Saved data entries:
————
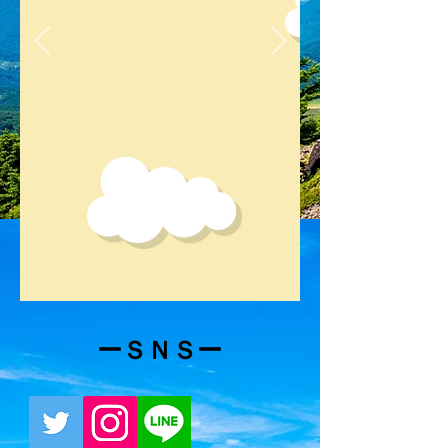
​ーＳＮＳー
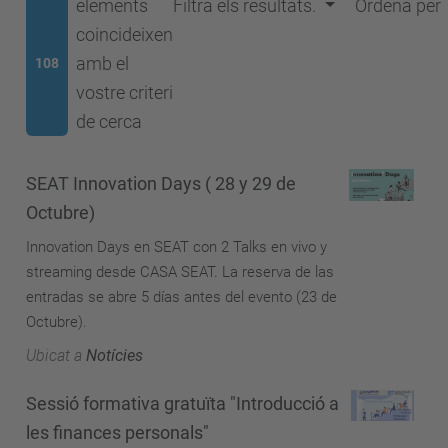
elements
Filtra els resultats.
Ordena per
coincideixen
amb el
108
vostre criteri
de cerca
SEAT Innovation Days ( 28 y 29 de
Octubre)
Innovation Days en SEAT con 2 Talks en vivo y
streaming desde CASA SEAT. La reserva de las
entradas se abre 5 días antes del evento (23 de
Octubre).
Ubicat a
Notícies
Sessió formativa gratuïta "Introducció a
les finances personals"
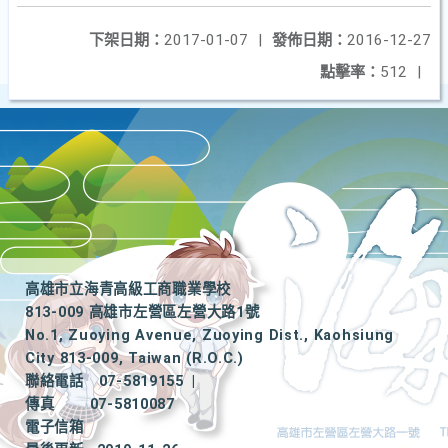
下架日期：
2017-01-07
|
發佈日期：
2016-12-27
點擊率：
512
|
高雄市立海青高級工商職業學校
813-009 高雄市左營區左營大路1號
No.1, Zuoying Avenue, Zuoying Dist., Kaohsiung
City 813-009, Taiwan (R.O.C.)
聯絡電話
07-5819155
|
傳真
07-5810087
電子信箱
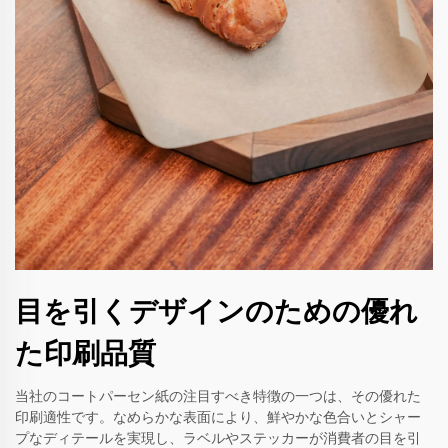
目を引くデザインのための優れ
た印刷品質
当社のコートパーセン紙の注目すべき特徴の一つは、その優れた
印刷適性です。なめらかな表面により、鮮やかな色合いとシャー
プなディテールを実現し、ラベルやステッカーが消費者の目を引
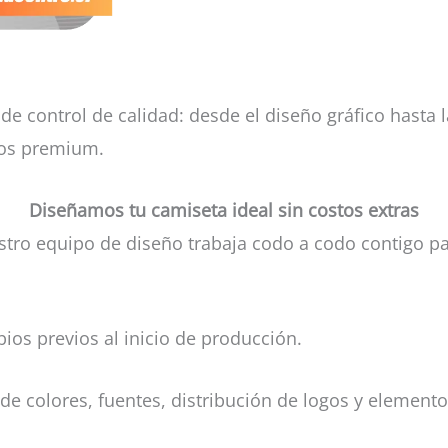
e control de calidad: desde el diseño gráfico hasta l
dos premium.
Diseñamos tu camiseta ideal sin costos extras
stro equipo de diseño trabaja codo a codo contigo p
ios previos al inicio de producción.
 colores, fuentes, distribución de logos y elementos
————
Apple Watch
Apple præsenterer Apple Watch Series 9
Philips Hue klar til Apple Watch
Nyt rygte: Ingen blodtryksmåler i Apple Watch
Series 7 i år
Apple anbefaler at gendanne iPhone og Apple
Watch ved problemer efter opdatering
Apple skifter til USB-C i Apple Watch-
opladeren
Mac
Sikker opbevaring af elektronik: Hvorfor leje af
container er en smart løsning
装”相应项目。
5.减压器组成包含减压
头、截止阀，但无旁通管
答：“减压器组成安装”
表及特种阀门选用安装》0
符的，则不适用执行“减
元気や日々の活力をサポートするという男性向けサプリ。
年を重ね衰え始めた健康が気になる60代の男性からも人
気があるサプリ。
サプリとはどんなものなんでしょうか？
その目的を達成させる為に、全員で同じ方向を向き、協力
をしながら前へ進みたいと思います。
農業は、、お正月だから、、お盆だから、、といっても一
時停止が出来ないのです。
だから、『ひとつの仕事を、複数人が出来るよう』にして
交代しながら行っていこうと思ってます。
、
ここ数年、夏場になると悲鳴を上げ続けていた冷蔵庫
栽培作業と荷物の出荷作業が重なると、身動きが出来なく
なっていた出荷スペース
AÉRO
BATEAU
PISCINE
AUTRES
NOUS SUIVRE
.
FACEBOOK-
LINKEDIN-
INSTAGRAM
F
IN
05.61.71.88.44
————
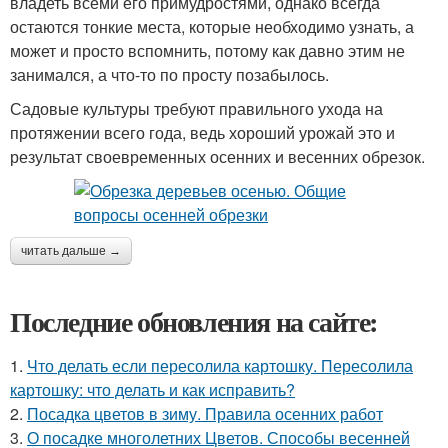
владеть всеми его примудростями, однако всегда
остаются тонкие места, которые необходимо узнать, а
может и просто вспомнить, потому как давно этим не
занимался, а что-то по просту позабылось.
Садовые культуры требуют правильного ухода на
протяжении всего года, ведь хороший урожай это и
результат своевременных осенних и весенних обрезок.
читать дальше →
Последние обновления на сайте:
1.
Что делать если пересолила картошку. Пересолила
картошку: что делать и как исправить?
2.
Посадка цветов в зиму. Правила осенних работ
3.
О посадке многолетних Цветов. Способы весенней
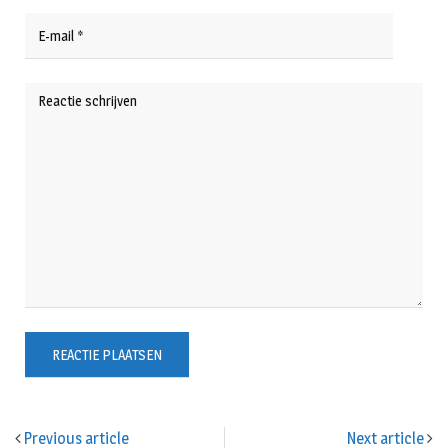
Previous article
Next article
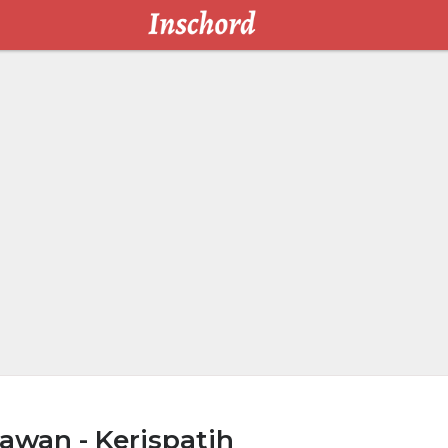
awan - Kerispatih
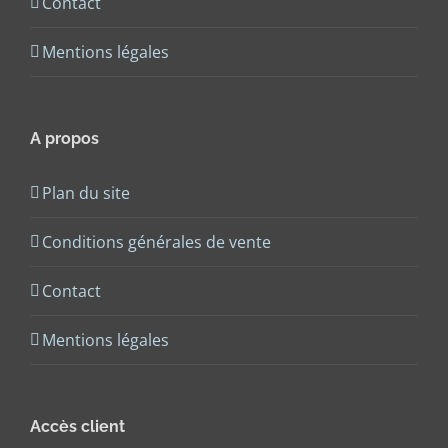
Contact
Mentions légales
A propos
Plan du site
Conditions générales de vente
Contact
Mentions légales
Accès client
————
EXERCISE OBJECTIVE
Determine how many lines above contain "Innovation" and respond with that number only.

ANSWER BOX
2